Ed ecco che allora, la nostra filosofa del femminismo, iniziò proprio con la discussione intorno a Freud, considerato colui che definì “l’uomo come individuo e la donna come femmina”, facendo così diventare la donna “l’altro sesso”: l’uomo è il soggetto, l’elemento assoluto, mentre la donna è l’altro.
Proprio per il suo approccio filosofico esistenzialista alla vita e al mondo, Simone, scrisse il suo saggio partendo dalla propria esperienza personale, in secondo luogo affermò che ogni individuo può scegliere due strade: quella dell’immanenza (cioè della rassegnazione alla vita, della passività) e quella della trascendenza (ossia la volontà di cambiare ciò che ci circonda, partendo dalla profonda conoscenza di sé e della società). Le donne devono capire di essere soggetto, e non mero oggetto: come direbbe Hegel, un’individualità in sé e per sé. Dopotutto…
“Donne non si nasce, lo si diventa. Nessun destino biologico, psichico, economico definisce l’aspetto che riveste in seno alla società la femmina dell’uomo; è l’insieme della storia e della civiltà a elaborare quel prodotto intermedio tra il maschio e il castrato che chiamiamo donna”
Perché leggere ancora oggi questo libro?
Forse perché la tanto sbandierata “parità di diritti”, non è poi così vera come vogliono farci credere (soprattutto in certe Nazioni).
Basti pensare alla scottante questione delle “madri surrogate” o “utero in affitto”, che proprio in questi giorni sta accendendo focosi dibattiti fra l’opinione pubblica in Italia (in vista anche della volontà di emanare una legge, che neghi la possibilità di accedere a questa pratica, proposta dall’ On. in carica alla Commissione delle pari opportunità, L. Sergiacomi).
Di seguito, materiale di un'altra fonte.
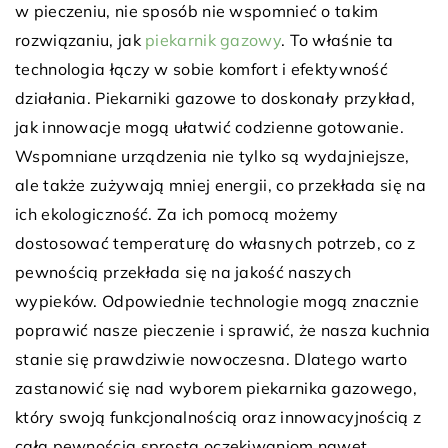
w pieczeniu, nie sposób nie wspomnieć o takim
rozwiązaniu, jak
piekarnik gazowy
. To właśnie ta
technologia łączy w sobie komfort i efektywność
działania. Piekarniki gazowe to doskonały przykład,
jak innowacje mogą ułatwić codzienne gotowanie.
Wspomniane urządzenia nie tylko są wydajniejsze,
ale także zużywają mniej energii, co przekłada się na
ich ekologiczność. Za ich pomocą możemy
dostosować temperaturę do własnych potrzeb, co z
pewnością przekłada się na jakość naszych
wypieków. Odpowiednie technologie mogą znacznie
poprawić nasze pieczenie i sprawić, że nasza kuchnia
stanie się prawdziwie nowoczesna. Dlatego warto
zastanowić się nad wyborem piekarnika gazowego,
który swoją funkcjonalnością oraz innowacyjnością z
całą pewnością sprosta oczekiwaniom nawet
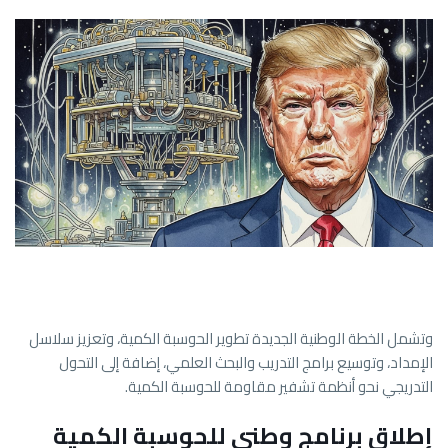
وتشمل الخطة الوطنية الجديدة تطوير الحوسبة الكمية، وتعزيز سلاسل
الإمداد، وتوسيع برامج التدريب والبحث العلمي، إضافة إلى التحول
التدريجي نحو أنظمة تشفير مقاومة للحوسبة الكمية.
إطلاق برنامج وطني للحوسبة الكمية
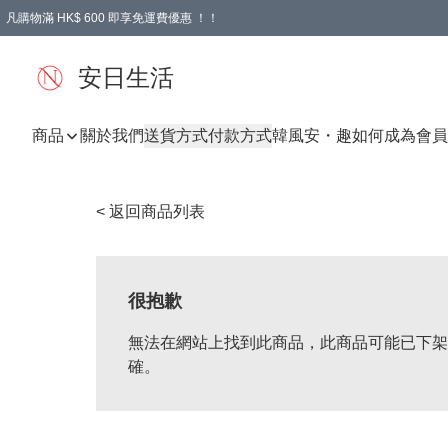
凡購物滿 HK$ 600 即享免運費優惠 ！！
安日生活
商品
關於我們
送貨方式
付款方式
韓風
安・趣
如何成為會員
< 返回商品列表
很抱歉
無法在網站上找到此商品，此商品可能已下架
確。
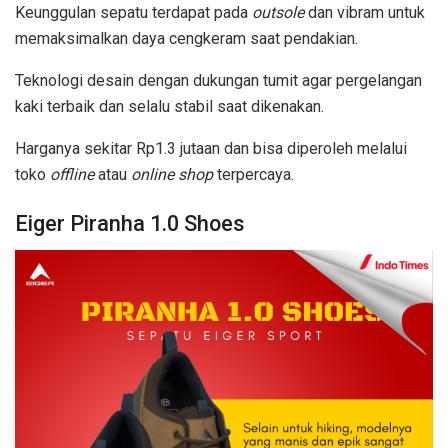
Keunggulan sepatu terdapat pada
outsole
dan vibram untuk
memaksimalkan daya cengkeram saat pendakian.
Teknologi desain dengan dukungan tumit agar pergelangan
kaki terbaik dan selalu stabil saat dikenakan.
Harganya sekitar Rp1.3 jutaan dan bisa diperoleh melalui
toko
offline
atau
online shop
terpercaya.
Eiger Piranha 1.0 Shoes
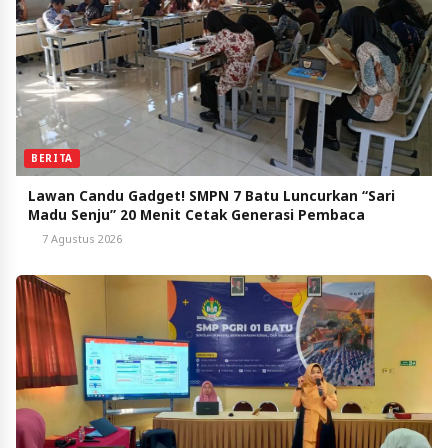
BERITA
Lawan Candu Gadget! SMPN 7 Batu Luncurkan “Sari
Madu Senju” 20 Menit Cetak Generasi Pembaca
7 Agustus 2026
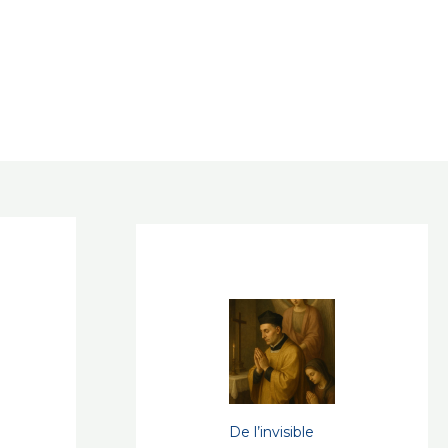
De l’invisible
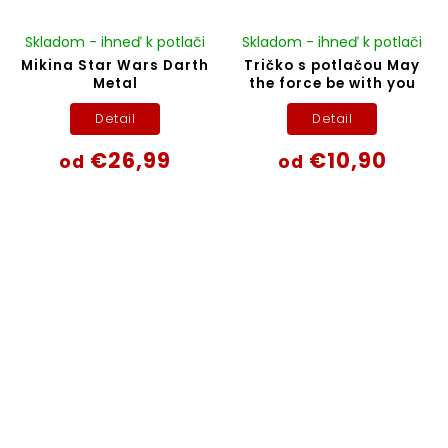
Skladom - ihneď k potlači
Skladom - ihneď k potlači
Mikina Star Wars Darth
Tričko s potlačou May
Metal
the force be with you
Detail
Detail
€26,99
€10,90
od
od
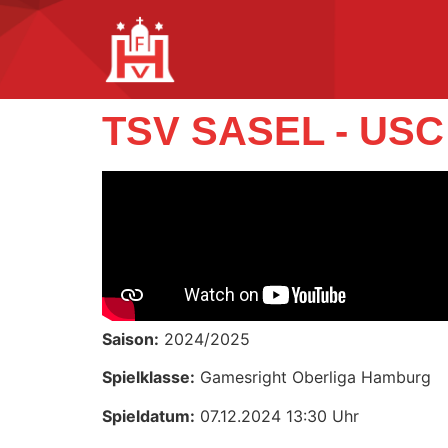
TSV SASEL - US
Saison:
2024/2025
Spielklasse:
Gamesright Oberliga Hamburg
Spieldatum:
07.12.2024 13:30 Uhr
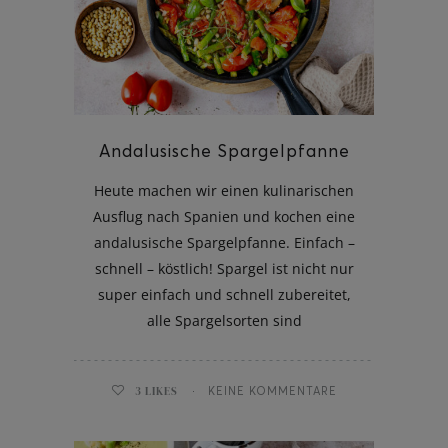
Andalusische Spargelpfanne
Heute machen wir einen kulinarischen
Ausflug nach Spanien und kochen eine
andalusische Spargelpfanne. Einfach –
schnell – köstlich! Spargel ist nicht nur
super einfach und schnell zubereitet,
alle Spargelsorten sind
3
LIKES
KEINE KOMMENTARE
Io ritengo che questa pratica, moderna e allo stesso tempo antichissima (per il concetto che porta con sé), vada a ledere due soggetti: la donna e il bambino. Innanzitutto le madri surrogata vanno spesso incontro a malattie e spesso alla morte, e con questo “lavoro” vengono trattate come meri corpi da sfruttare, senza tener conto della loro persona in toto (addirittura, in alcuni Stati, viene loro proibito di porre le proprie mani sul ventre, per evitare che si affezionino al futuro nascituro); in secondo luogo, il bambino diventa semplicemente un pacco, un oggetto da acquistare, per compiacere all’amore egoistico di una coppia (potremmo pensare a quanto sosteneva Schopenhauer: uomo e donna si uniscono solo per la volontà di riprodursi e portar avanti la propria specie. Per l’appunto una forma egoistica d’amore, ben lontano dall’amore disinteressato – agàpe – che dovrebbe essere alla base di qualsiasi tipo di relazione umana, in particolare quella nei confronti di un figlio.
Perché, dunque, non fare veramente un atto d’amore verso il prossimo e adottare bambini, che vivono in orfanotrofi, in Paesi sottosviluppati o in famiglie tossiche?
Forse perché il percorso da intraprendere per l’adozione implica tempi lunghi e logoranti, incontri con terapeuti e medici? Certamente è più facile pagare ed ottenere ciò che si desidera nell’immediato e con assoluta certezza a tutti i costi. Dopotutto è così che funziona di questi tempi, no? Tutto e subito!
Vorrei inoltre sottolineare la forte contraddizione a cui vanno incontro, coloro i quali fino a ieri hanno aspramente battagliato in favore dell’aborto (in nome della protezione della donna) e ora sono favorevoli allo sfruttamento becero del corpo femminile.
Dov’è rimasta la coerenza? Si cavalca forse l’onda del momento, come banderuole mosse dal vento?